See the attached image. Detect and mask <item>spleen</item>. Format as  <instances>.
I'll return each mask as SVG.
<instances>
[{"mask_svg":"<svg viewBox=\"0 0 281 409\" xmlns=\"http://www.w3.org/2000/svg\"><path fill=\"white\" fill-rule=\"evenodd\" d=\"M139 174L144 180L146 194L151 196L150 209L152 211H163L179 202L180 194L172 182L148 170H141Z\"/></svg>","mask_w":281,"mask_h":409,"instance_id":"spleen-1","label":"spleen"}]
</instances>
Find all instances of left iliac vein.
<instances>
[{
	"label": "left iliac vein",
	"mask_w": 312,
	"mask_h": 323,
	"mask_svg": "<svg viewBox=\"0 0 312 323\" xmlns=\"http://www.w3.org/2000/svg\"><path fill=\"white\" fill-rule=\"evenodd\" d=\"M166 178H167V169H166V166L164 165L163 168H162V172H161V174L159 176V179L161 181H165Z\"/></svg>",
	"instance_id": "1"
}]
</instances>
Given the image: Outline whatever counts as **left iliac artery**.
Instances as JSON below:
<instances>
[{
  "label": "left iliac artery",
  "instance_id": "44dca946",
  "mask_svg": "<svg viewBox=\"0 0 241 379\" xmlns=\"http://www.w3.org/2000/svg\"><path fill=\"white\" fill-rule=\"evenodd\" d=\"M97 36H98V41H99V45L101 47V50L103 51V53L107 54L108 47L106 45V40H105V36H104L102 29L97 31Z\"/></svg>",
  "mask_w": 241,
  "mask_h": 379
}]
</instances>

**What to do**
Retype all of the lines shown above, keeping each one exact.

**Task answer**
See the attached image. Detect and mask <item>spleen</item>. Format as  <instances>.
I'll return each mask as SVG.
<instances>
[{"mask_svg":"<svg viewBox=\"0 0 281 409\" xmlns=\"http://www.w3.org/2000/svg\"><path fill=\"white\" fill-rule=\"evenodd\" d=\"M139 174L144 180L146 194L151 196L150 209L152 211H163L179 202L180 194L172 182L148 170H141Z\"/></svg>","mask_w":281,"mask_h":409,"instance_id":"spleen-1","label":"spleen"}]
</instances>
Find all instances of left iliac vein.
<instances>
[{
	"label": "left iliac vein",
	"mask_w": 312,
	"mask_h": 323,
	"mask_svg": "<svg viewBox=\"0 0 312 323\" xmlns=\"http://www.w3.org/2000/svg\"><path fill=\"white\" fill-rule=\"evenodd\" d=\"M166 178H167V169H166V166L164 165L163 168H162V172H161V174L159 176V179L161 181H165Z\"/></svg>",
	"instance_id": "1"
}]
</instances>
Given the image: Outline whatever counts as **left iliac artery**.
Instances as JSON below:
<instances>
[{
  "label": "left iliac artery",
  "instance_id": "44dca946",
  "mask_svg": "<svg viewBox=\"0 0 241 379\" xmlns=\"http://www.w3.org/2000/svg\"><path fill=\"white\" fill-rule=\"evenodd\" d=\"M97 36H98V41H99V45L101 47V50L103 51V53L107 54L108 47L106 45V40H105V36H104L102 29L97 31Z\"/></svg>",
  "mask_w": 241,
  "mask_h": 379
}]
</instances>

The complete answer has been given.